A princípio, hesitou e mesmo negou o convite do pai. Um mês depois, todavia, ao ser exortado pelo tio, que contou-lhe sua experiência como administrador hortícola, decidiu-se pelo pai e fixou morada em Guasco. O negócio, ao que parece, vingou, pelo que pôde expandi-lo, contratar mais empregados, mais equipamentos e viver mais confortavelmente. Interferiu, desse modo, consideravelmente, na economia do lugar. A partir daí, iniciou sua vida de argonauta a imitar o pai, deixando um sócio confiável na gestão da empresa, enquanto se retirava a períodos para fruir as emoções de penetrar lugares desconhecidos e remotos. Seu primeiro destino de expedicionário foi a Patagônia. A incipiência, contudo, dessa primeira empreitada rendeu-lhe transtornos que o marcaram para sempre. Mas fascinaram-no as paisagens selvagens daquela região extrema e fria, seus terrenos vulcânicos, seus indeléveis campos de gelo que se estendem como desertos brancos admiráveis e, mais ainda, sua fauna exótica e fantástica que abriga, por exemplo, o cormoram, uma ave que muito o fascinou.
Sofreu percalços, mas isso não o abateu. Meses mais tarde, buscou ajuda de profissionais para receber tutela. Em 1998, ficou impressionado com os belgas Alain Hubert e Dixie Dansercoer, que atravessaram a Antártida a pé em 87 dias. Ele, contudo, não ambicionava um feito tão grandioso, pois seu desejo era tornar-se um cidadão do mundo, e a Patagônia foi apenas um elixir de estímulo aos cometimentos que viessem. Quis tornar-se um viajante denodado, um cosmopolita à cata de adentrar culturas cada vez mais díspares da sua. Garimpar experiências, somar conhecimentos obtidos de vivências reais e intensas para trer que legá-las a alguém desejoso de encorajar-se.

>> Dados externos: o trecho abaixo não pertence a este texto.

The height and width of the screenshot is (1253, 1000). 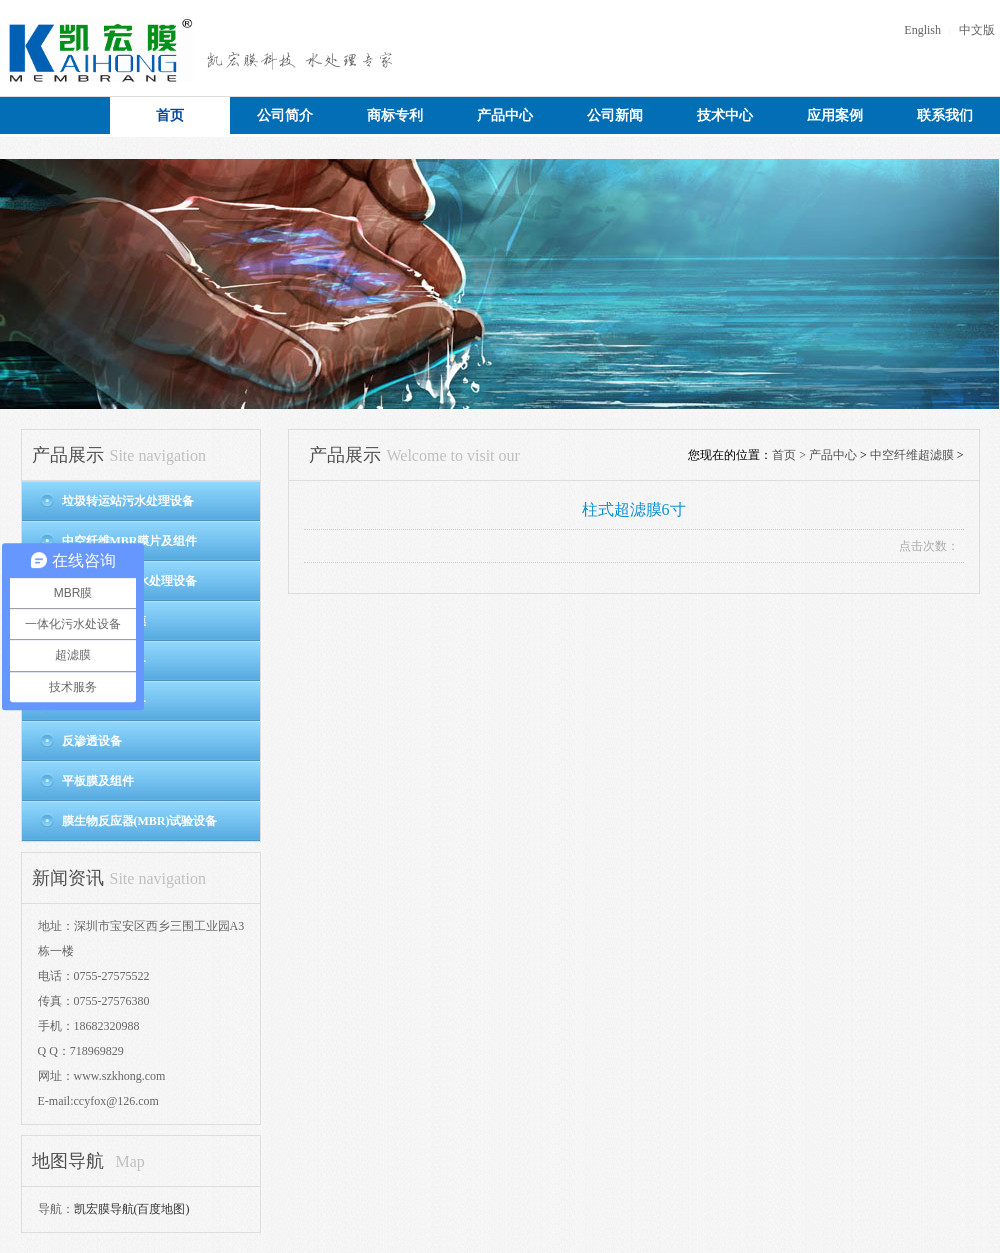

Desde aquele encontro na casa de Hans, no entanto, não mais o vi. Soube, por certo, de suas viagens pelo próprio Hans. Ano passado, por exemplo, Robespierre esteve em Ipswich, na Inglaterra, de visita a uma amiga chilena. Depois, migrou para Bragança, na Beira Alta, em Portugal. Antes de voltar ao Chile, percorreu a fronteira do sul do Brasil, pernoitou em Iguaçu, sabe-se lá como e na companhia de quem, indo em seguida para a Argentina.
Sua evolução, no decurso desses anos, como resultado de ferrenha obstinação, tornou-lhe um homem admirável pela simpatia e pela força de caráter. Recentemente, por carta, Hans que esterve no Chile, relatou-me sua nova empresa: navegação digital. De certa maneira, essa revelação me veio a surpreender, pois sempre foi infenso a meios eletrônicos. Sempre preferiu aquilo que evocasse sua habilidade de artesão, que impusesse certa dificuldade à realização como um exercício que o conduzisse ao triunfo. Esse é meu amigo Robespierre e assim o tenham!